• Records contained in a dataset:
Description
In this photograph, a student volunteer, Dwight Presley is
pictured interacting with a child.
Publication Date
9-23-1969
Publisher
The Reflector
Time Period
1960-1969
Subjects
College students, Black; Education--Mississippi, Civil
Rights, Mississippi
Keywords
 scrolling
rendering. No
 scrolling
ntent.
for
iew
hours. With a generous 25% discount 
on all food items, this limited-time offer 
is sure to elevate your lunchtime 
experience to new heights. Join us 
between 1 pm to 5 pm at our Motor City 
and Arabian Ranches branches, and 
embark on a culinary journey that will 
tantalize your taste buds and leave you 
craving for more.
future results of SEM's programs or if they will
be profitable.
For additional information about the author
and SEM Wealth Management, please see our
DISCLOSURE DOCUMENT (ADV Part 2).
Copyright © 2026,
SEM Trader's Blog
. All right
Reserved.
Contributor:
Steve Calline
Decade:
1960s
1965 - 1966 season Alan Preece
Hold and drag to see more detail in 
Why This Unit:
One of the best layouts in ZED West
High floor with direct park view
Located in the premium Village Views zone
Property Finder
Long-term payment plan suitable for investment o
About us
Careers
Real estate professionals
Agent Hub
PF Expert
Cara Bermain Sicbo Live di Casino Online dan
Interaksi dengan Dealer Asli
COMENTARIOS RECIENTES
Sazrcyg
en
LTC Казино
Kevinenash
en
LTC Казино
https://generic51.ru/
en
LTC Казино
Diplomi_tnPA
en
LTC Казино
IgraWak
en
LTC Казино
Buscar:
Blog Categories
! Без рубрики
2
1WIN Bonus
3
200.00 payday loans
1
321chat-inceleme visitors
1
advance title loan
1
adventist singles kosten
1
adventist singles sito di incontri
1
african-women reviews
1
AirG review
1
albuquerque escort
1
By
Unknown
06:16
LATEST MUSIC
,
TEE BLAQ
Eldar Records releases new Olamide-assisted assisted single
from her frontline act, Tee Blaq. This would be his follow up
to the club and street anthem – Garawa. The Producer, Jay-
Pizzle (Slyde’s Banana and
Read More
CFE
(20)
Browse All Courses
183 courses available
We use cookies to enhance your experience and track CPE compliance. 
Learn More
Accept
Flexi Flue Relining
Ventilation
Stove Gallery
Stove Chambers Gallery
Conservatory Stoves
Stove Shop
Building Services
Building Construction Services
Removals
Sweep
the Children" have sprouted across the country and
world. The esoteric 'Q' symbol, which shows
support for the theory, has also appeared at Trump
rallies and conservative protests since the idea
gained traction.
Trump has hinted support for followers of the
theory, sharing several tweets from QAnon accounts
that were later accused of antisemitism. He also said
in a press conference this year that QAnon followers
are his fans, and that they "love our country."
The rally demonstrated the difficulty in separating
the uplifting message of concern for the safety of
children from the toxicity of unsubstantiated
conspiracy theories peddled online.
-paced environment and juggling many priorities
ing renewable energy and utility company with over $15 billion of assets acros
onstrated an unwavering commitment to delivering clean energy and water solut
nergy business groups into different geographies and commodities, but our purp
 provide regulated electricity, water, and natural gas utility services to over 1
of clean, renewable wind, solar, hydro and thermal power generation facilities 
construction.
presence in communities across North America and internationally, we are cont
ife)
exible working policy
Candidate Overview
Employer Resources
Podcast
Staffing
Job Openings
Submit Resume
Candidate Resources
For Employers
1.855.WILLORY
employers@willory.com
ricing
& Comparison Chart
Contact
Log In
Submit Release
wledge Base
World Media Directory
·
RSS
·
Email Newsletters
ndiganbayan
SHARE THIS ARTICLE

• Work to be completed:
Please write out, exactly as they appear above, only the lines in the stretch from the line with "In this photograph, a" through the line with "Located in the premium Village Views zone".

• Output of the exercise:
In this photograph, a student volunteer, Dwight Presley is
pictured interacting with a child.
Publication Date
9-23-1969
Publisher
The Reflector
Time Period
1960-1969
Subjects
College students, Black; Education--Mississippi, Civil
Rights, Mississippi
Keywords
 scrolling
rendering. No
 scrolling
ntent.
for
iew
hours. With a generous 25% discount 
on all food items, this limited-time offer 
is sure to elevate your lunchtime 
experience to new heights. Join us 
between 1 pm to 5 pm at our Motor City 
and Arabian Ranches branches, and 
embark on a culinary journey that will 
tantalize your taste buds and leave you 
craving for more.
future results of SEM's programs or if they will
be profitable.
For additional information about the author
and SEM Wealth Management, please see our
DISCLOSURE DOCUMENT (ADV Part 2).
Copyright © 2026,
SEM Trader's Blog
. All right
Reserved.
Contributor:
Steve Calline
Decade:
1960s
1965 - 1966 season Alan Preece
Hold and drag to see more detail in 
Why This Unit:
One of the best layouts in ZED West
High floor with direct park view
Located in the premium Village Views zone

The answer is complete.